I was born 1970 in Drachten, the Netherlands, and studied theoretical physics at Groningen University from 1988-1994. From 1995-1999 I did my PhD in mathematics at Nijmegen University under the supervision of Frank den Hollander (thesis: Large Space-Time Scale Behavior of Linearly Interacting Diffusions). Between 1999 and 2005 I held postdoc positions at the TU Berlin (18 months), Erlangen (4 years) and Tuebingen (the final 6 months). I obtained my habilitation at the University of Erlangen-Nuremberg in 2007 (thesis: Extinction versus unbounded growth). Since 2005 I have been at the Institute of Information Theory and Automatization of the Academy of Sciences of the Czech Republic, Prague.
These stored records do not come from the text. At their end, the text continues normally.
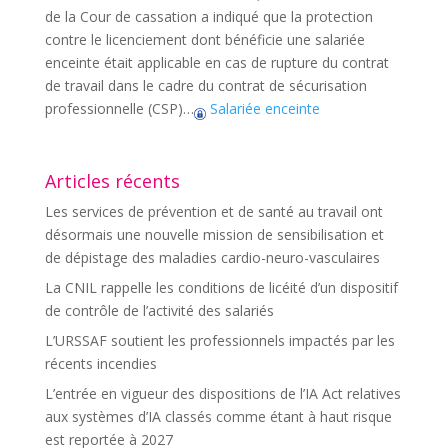
de la Cour de cassation a indiqué que la protection
contre le licenciement dont bénéficie une salariée
enceinte était applicable en cas de rupture du contrat
de travail dans le cadre du contrat de sécurisation
professionnelle (CSP)…
Salariée enceinte
Articles récents
Les services de prévention et de santé au travail ont
désormais une nouvelle mission de sensibilisation et
de dépistage des maladies cardio-neuro-vasculaires
La CNIL rappelle les conditions de licéité d’un dispositif
de contrôle de l’activité des salariés
L’URSSAF soutient les professionnels impactés par les
récents incendies
L’entrée en vigueur des dispositions de l’IA Act relatives
aux systèmes d’IA classés comme étant à haut risque
est reportée à 2027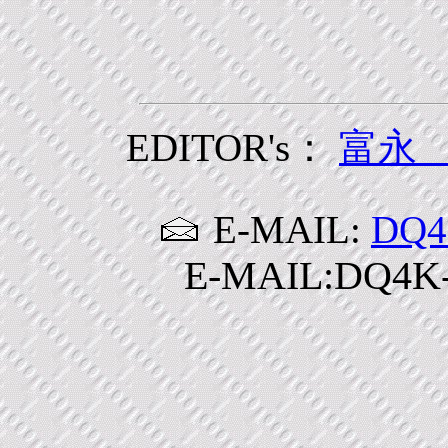
EDITOR's：
富永
E-MAIL:
DQ4
E-MAIL:DQ4K-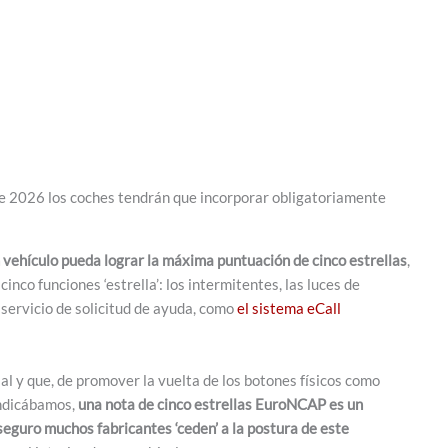
 de 2026 los coches tendrán que incorporar obligatoriamente
n vehículo pueda lograr la máxima puntuación de cinco
estrellas
,
inco funciones ‘estrella’: los intermitentes, las luces de
 servicio de solicitud de ayuda, como
el sistema eCall
l y que, de promover la vuelta de los botones físicos como
indicábamos,
una nota de cinco estrellas EuroNCAP es un
eguro muchos fabricantes ‘ceden’ a la postura de este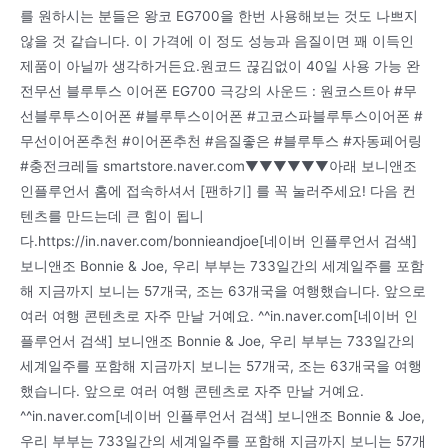
를 원하시는 분들은 왕코 EG700을 한번 사용해보는 것도 나쁘지
않을 것 같습니다. 이 가격에 이 정도 성능과 음질이면 꽤 이득인
제품이 아닐까 생각하거든요.원코드 끊김없이 40일 사용 가능 완
전무선 블루투스 이어폰 EG700 극강의 사운드 : 원코스트아 #무
선블루투스이어폰 #블루투스이어폰 #고코스파블루투스이어폰 #
무선이어폰추천 #이어폰추천 #음질좋은 #블루투스 #자동페어링
#충전크레들 smartstore.naver.com▼▼▼▼▼▼아래 보니앤조
인플루언서 홈에 접속하셔서 [팬하기] 를 꼭 눌러주세요! 다음 컨
텐츠를 만드는데 큰 힘이 됩니
다.https://in.naver.com/bonnieandjoe[네이버 인플루언서 검색]
보니앤조 Bonnie & Joe, 우리 부부는 733일간의 세계일주를 포함
해 지금까지 보니는 57개국, 조는 63개국을 여행했습니다. 앞으로
여러 여행 콘텐츠로 자주 만날 거예요. ^^in.naver.com[네이버 인
플루언서 검색] 보니앤조 Bonnie & Joe, 우리 부부는 733일간의
세계일주를 포함해 지금까지 보니는 57개국, 조는 63개국을 여행
했습니다. 앞으로 여러 여행 콘텐츠로 자주 만날 거예요.
^^in.naver.com[네이버 인플루언서 검색] 보니앤조 Bonnie & Joe,
우리 부부는 733일간의 세계일주를 포함해 지금까지 보니는 57개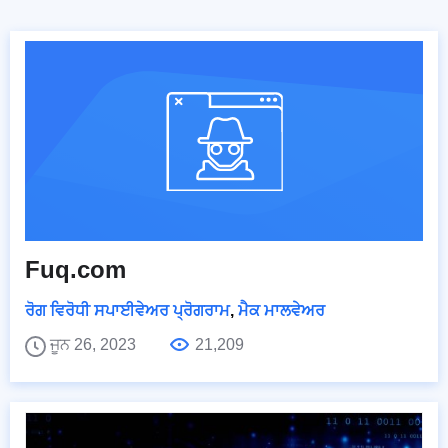
Fuq.com
ਰੋਗ ਵਿਰੋਧੀ ਸਪਾਈਵੇਅਰ ਪ੍ਰੋਗਰਾਮ
,
ਮੈਕ ਮਾਲਵੇਅਰ
ਜੂਨ 26, 2023
21,209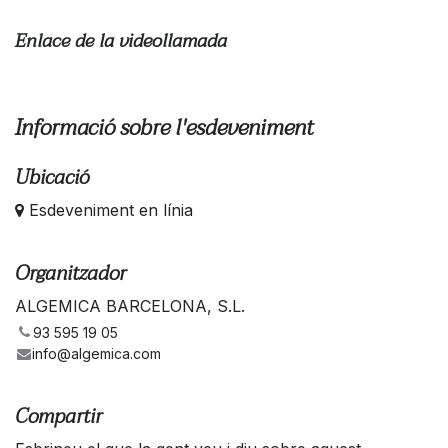
Enlace de la videollamada
Informació sobre l'esdeveniment
Ubicació
Esdeveniment en línia
Organitzador
ALGEMICA BARCELONA, S.L.
93 595 19 05
info@algemica.com
Compartir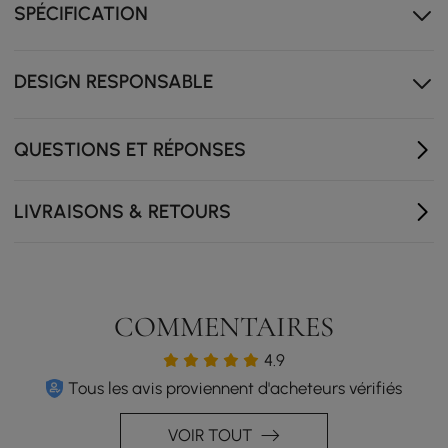
votre salon.
SPÉCIFICATION
DESIGN RESPONSABLE
QUESTIONS ET RÉPONSES
LIVRAISONS & RETOURS
COMMENTAIRES
4.9
Tous les avis proviennent d'acheteurs vérifiés
VOIR TOUT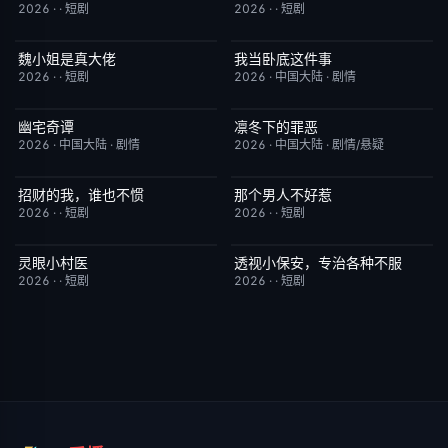
2026
·
·
短剧
2026
·
·
短剧
魏小姐是真大佬
我当卧底这件事
完结
4.0
已完结
7.0
2026
·
·
短剧
2026
·
中国大陆
·
剧情
幽宅奇谭
凛冬下的罪恶
更新至第14集
10.0
更新至第16集
3.0
2026
·
中国大陆
·
剧情
2026
·
中国大陆
·
剧情/悬疑
招财的我，谁也不惯
那个男人不好惹
完结
3.0
完结
2.0
2026
·
·
短剧
2026
·
·
短剧
灵眼小村医
透视小保安，专治各种不服
完结
7.0
完结
9.0
2026
·
·
短剧
2026
·
·
短剧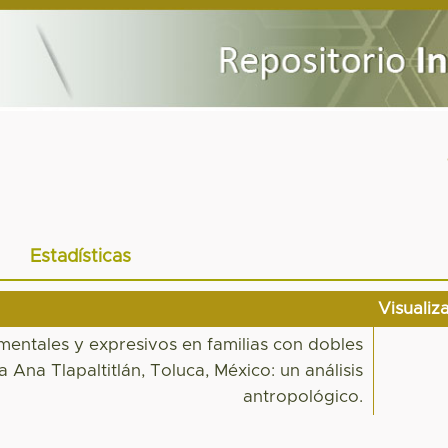
Estadísticas
Visualiz
umentales y expresivos en familias con dobles
Ana Tlapaltitlán, Toluca, México: un análisis
antropológico.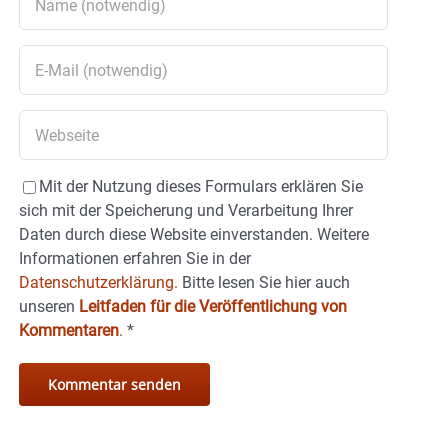
Mit der Nutzung dieses Formulars erklären Sie
sich mit der Speicherung und Verarbeitung Ihrer
Daten durch diese Website einverstanden. Weitere
Informationen erfahren Sie in der
Datenschutzerklärung.
Bitte lesen Sie hier auch
unseren
Leitfaden für die Veröffentlichung von
Kommentaren
.
*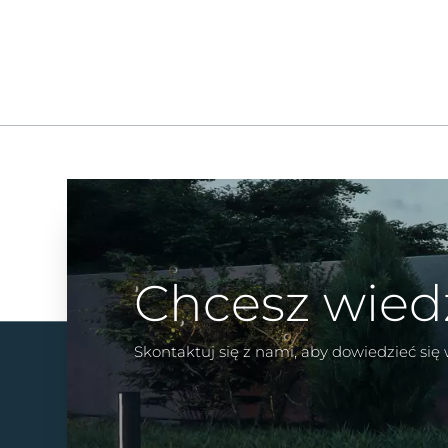
Chcesz wied
Skontaktuj się z nami, aby dowiedzieć się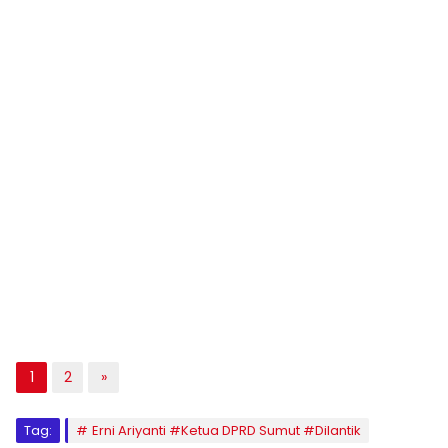
1
2
»
Tag:
Erni Ariyanti #Ketua DPRD Sumut #Dilantik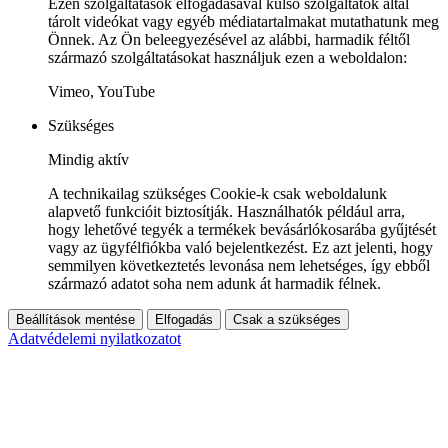
Ezen szolgáltatások elfogadásával külső szolgáltatók által
tárolt videókat vagy egyéb médiatartalmakat mutathatunk meg
Önnek. Az Ön beleegyezésével az alábbi, harmadik féltől
származó szolgáltatásokat használjuk ezen a weboldalon:
Vimeo, YouTube
Szükséges
Mindig aktív
A technikailag szükséges Cookie-k csak weboldalunk
alapvető funkcióit biztosítják. Használhatók például arra,
hogy lehetővé tegyék a termékek bevásárlókosarába gyűjtését
vagy az ügyfélfiókba való bejelentkezést. Ez azt jelenti, hogy
semmilyen következtetés levonása nem lehetséges, így ebből
származó adatot soha nem adunk át harmadik félnek.
Beállítások mentése
Elfogadás
Csak a szükséges
Adatvédelemi nyilatkozatot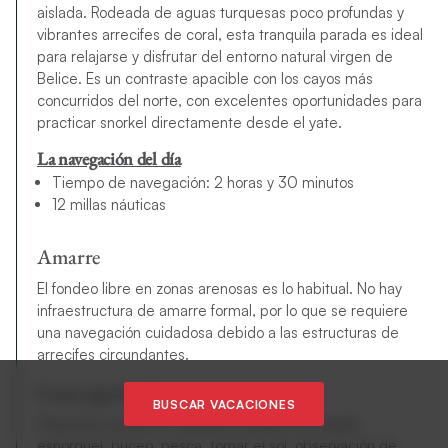
aislada. Rodeada de aguas turquesas poco profundas y
vibrantes arrecifes de coral, esta tranquila parada es ideal
para relajarse y disfrutar del entorno natural virgen de
Belice. Es un contraste apacible con los cayos más
concurridos del norte, con excelentes oportunidades para
practicar snorkel directamente desde el yate.
La navegación del día
Tiempo de navegación: 2 horas y 30 minutos
12 millas náuticas
Amarre
El fondeo libre en zonas arenosas es lo habitual. No hay
infraestructura de amarre formal, por lo que se requiere
una navegación cuidadosa debido a las estructuras de
arrecifes circundantes.
Cosas que hacer
BUSCAR VACACIONES
Deportes acuáticos, natación, paddle surf, kayak,
esnórquel, buceo, pesca, tomar el sol, observación de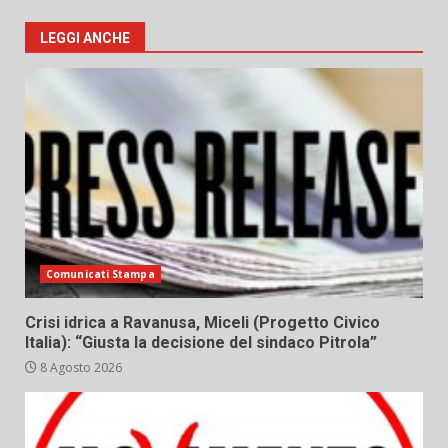
LEGGI ANCHE
Comunicati Stampa
Crisi idrica a Ravanusa, Miceli (Progetto Civico
Italia): “Giusta la decisione del sindaco Pitrola”
8 Agosto 2026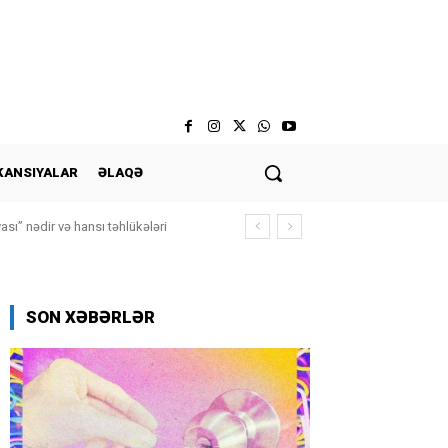
KANSIYALAR
ƏLAQƏ
ası” nədir və hansı təhlükələri
SON XƏBƏRLƏR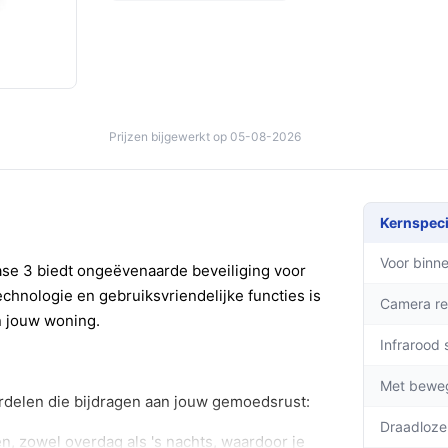
Prijzen bijgewerkt op 05-08-2026
Kernspeci
Voor binne
e 3 biedt ongeëvenaarde beveiliging voor
chnologie en gebruiksvriendelijke functies is
Camera re
n jouw woning.
Infrarood 
Met bewe
rdelen die bijdragen aan jouw gemoedsrust:
Draadloze
n, zowel overdag als 's nachts, waardoor je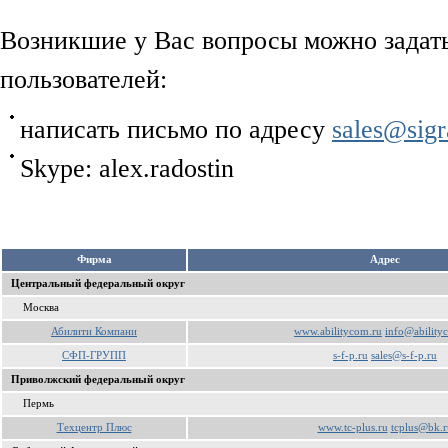
Возникшие у Вас вопросы можно задат
пользователей:
написать письмо по адресу
sales@sigr
Skype: alex.radostin
Фирма
Aдрес
Центральный федеральный округ
Москва
Абилити Компани
www.abilitycom.ru
info@ability
СФП-ГРУПП
s-f-p.ru
sales@s-f-p.ru
Приволжский федеральный округ
Пермь
Техцентр Плюс
www.tc-plus.ru
tcplus@bk.r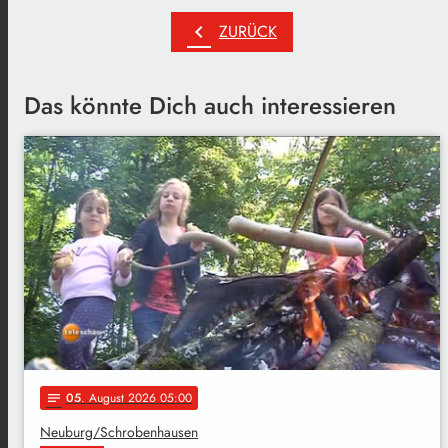
chevron_left
ZURÜCK
Das könnte Dich auch interessieren
05
. August 2026 05:00
notes
Neuburg/Schrobenhausen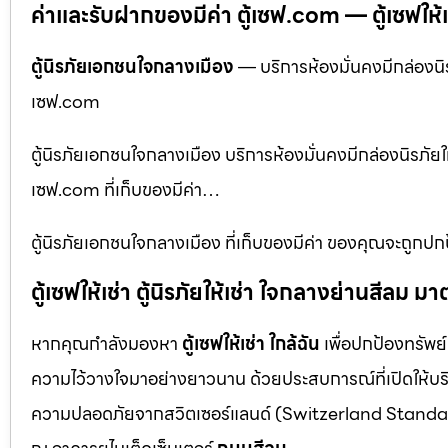
ค่าและรับฝากของมีค่า ตู้เซฟ.com — ตู้เซฟให้เช่า
ตู้นิรภัยเอกชนใจกลางเมือง
— บริการห้องมั่นคงมีกล่องนิรภ
เซฟ.com
ตู้นิรภัยเอกชนใจกลางเมือง บริการห้องมั่นคงมีกล่องนิรภัยให้
เซฟ.com ที่เก็บของมีค่า…
ตู้นิรภัยเอกชนใจกลางเมือง ที่เก็บของมีค่า ของคุณจะถูกปกป
ตู้เซฟให้เช่า ตู้นิรภัยให้เช่า ใจกลางย่านสีล
หากคุณกำลังมองหา
ตู้เซฟให้เช่า ใกล้ฉัน
เพื่อปกป้องทรัพย์
ความไว้วางใจมาอย่างยาวนาน ด้วยประสบการณ์ที่เปิดให้บร
ความปลอดภัยจากสวิตเซอร์แลนด์ (Switzerland Standar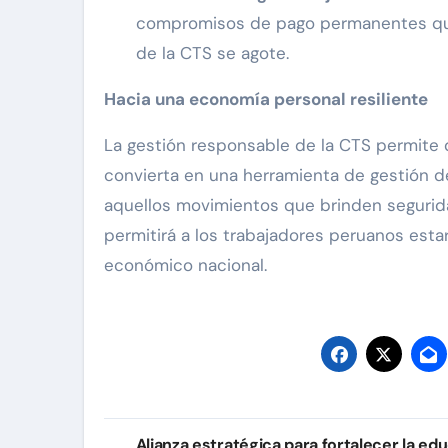
compromisos de pago permanentes que
de la CTS se agote.
Hacia una economía personal resiliente
La gestión responsable de la CTS permite q
convierta en una herramienta de gestión de 
aquellos movimientos que brinden seguridad
permitirá a los trabajadores peruanos esta
económico nacional.
Navegación
Alianza estratégica para fortalecer la ed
My research interests lie in probability theory, more specifically in the general area of interacting particle systems, percolation, and other models for space-time randomness with strong correlations. While much of the original impetus for studying these models came from theoretical physics, many of the models I have occupied myself with are (at least in part) motivated by problems from (population) biology. Since explicit solutions are usually not available, the art is to find methods that lead to good qualitative or approximative statements about these models. I am co-inventor of the Brownian net, a continuum model of branching and coalescing Browian motions.
Since 2007, I have usually taught one course each semester at Charles University on topics such as Interacting Particle Systems, Quantum Probability, Markov Chains, Large Deviations, Percolation, and Random Graphs. My lecture notes on Interacting Particle Systems are on the arXiv.